----- Input

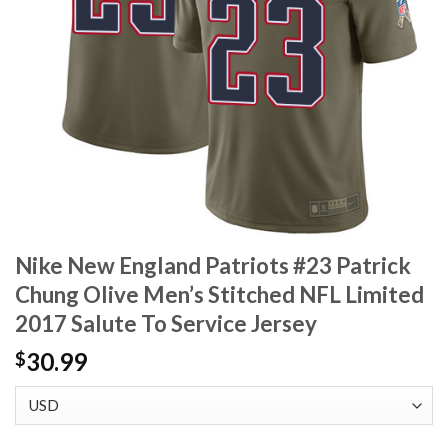
Nike New England Patriots #23 Patrick
Chung Olive Men’s Stitched NFL Limited
2017 Salute To Service Jersey
30.99
$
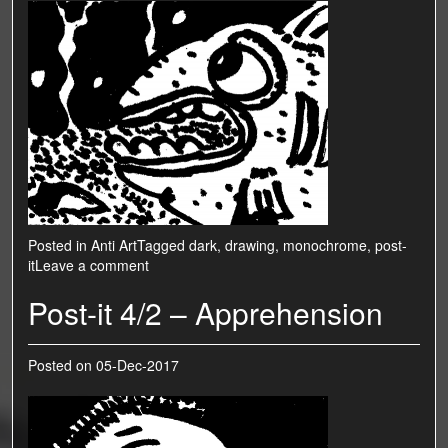
Posted in
Anti Art
Tagged
dark
,
drawing
,
monochrome
,
post-
it
Leave a comment
Post-it 4/2 – Apprehension
Posted on
05-Dec-2017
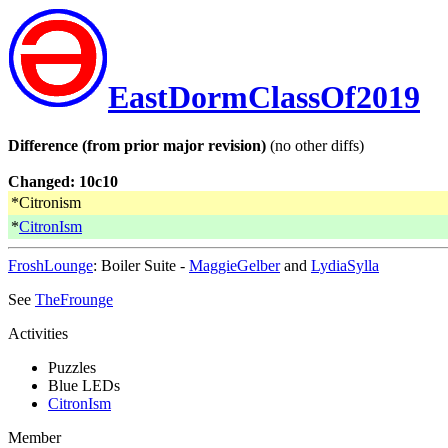
EastDormClassOf2019
Difference (from prior major revision)
(no other diffs)
Changed: 10c10
*Citronism
*
CitronIsm
FroshLounge
: Boiler Suite -
MaggieGelber
and
LydiaSylla
See
TheFrounge
Activities
Puzzles
Blue LEDs
CitronIsm
Member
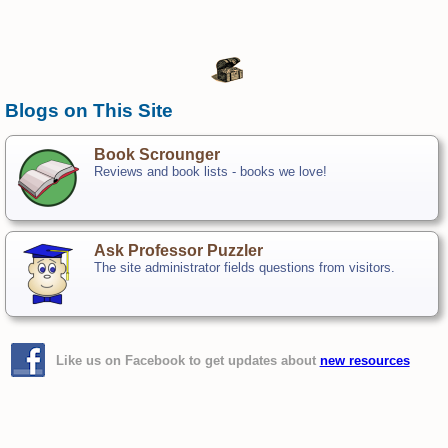
Blogs on This Site
Book Scrounger
Reviews and book lists - books we love!
Ask Professor Puzzler
The site administrator fields questions from visitors.
Like us on Facebook to get updates about
new resources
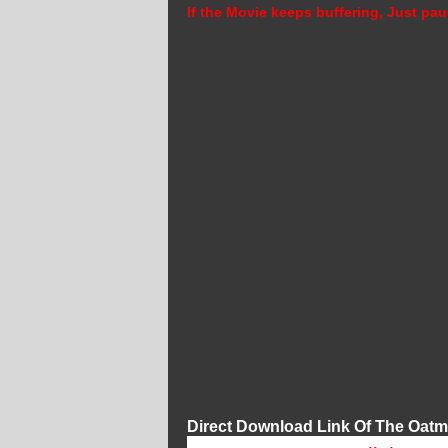
If the Movie keeps buffering, Just pau
Direct Download Link Of The Oatm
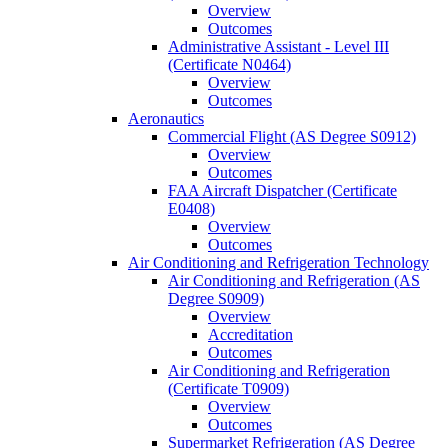
Overview
Outcomes
Administrative Assistant -​ Level III
(Certificate N0464)
Overview
Outcomes
Aeronautics
Commercial Flight (AS Degree S0912)
Overview
Outcomes
FAA Aircraft Dispatcher (Certificate
E0408)
Overview
Outcomes
Air Conditioning and Refrigeration Technology
Air Conditioning and Refrigeration (AS
Degree S0909)
Overview
Accreditation
Outcomes
Air Conditioning and Refrigeration
(Certificate T0909)
Overview
Outcomes
Supermarket Refrigeration (AS Degree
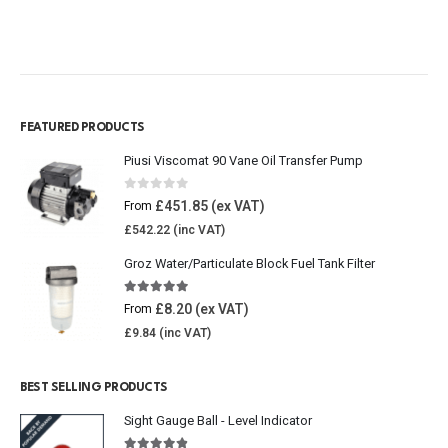
FEATURED PRODUCTS
Piusi Viscomat 90 Vane Oil Transfer Pump
0
out of 5
£
451.85
From
£
542.22
Groz Water/Particulate Block Fuel Tank Filter
5.00
out of 5
£
8.20
From
£
9.84
BEST SELLING PRODUCTS
Sight Gauge Ball - Level Indicator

----------

→ **Task description**
Repeat the listing exactly, pictures excluded.

→ **Your solution**
Nike New England Patriots #23 Patrick
Chung Olive Men’s Stitched NFL Limited
2017 Salute To Service Jersey
30.99
$
Posted in
Anti Art
Tagged
dark
,
drawing
,
monochrome
,
post-
it
Leave a comment
Post-it 4/2 – Apprehension
Posted on
05-Dec-2017
EastDormClassOf2019
Difference (from prior major revision)
(no other diffs)
Changed: 10c10
*Citronism
*
CitronIsm
FroshLounge
: Boiler Suite -
MaggieGelber
and
LydiaSylla
See
TheFrounge
Activities
Puzzles
Blue LEDs
CitronIsm
Member
Blogs on This Site
Book Scrounger
Reviews and book lists - books we love!
Ask Professor Puzzler
The site administrator fields questions from visitors.
Like us on Facebook to get updates about
new resources
If the Movie keeps buffering, Just pau
Direct Download Link Of The Oatm
Overview
Outcomes
Administrative Assistant -​ Level III
(Certificate N0464)
Overview
Outcomes
Aeronautics
Commercial Flight (AS Degree S0912)
Overview
Outcomes
FAA Aircraft Dispatcher (Certificate
E0408)
Overview
Outcomes
Air Conditioning and Refrigeration Technology
Air Conditioning and Refrigeration (AS
Degree S0909)
Overview
Accreditation
Outcomes
Air Conditioning and Refrigeration
(Certificate T0909)
Overview
Outcomes
Supermarket Refrigeration (AS Degree
FEATURED PRODUCTS
Piusi Viscomat 90 Vane Oil Transfer Pump
0
out of 5
£
451.85
From
£
542.22
Groz Water/Particulate Block Fuel Tank Filter
5.00
out of 5
£
8.20
From
£
9.84
BEST SELLING PRODUCTS
Sight Gauge Ball - Level Indicator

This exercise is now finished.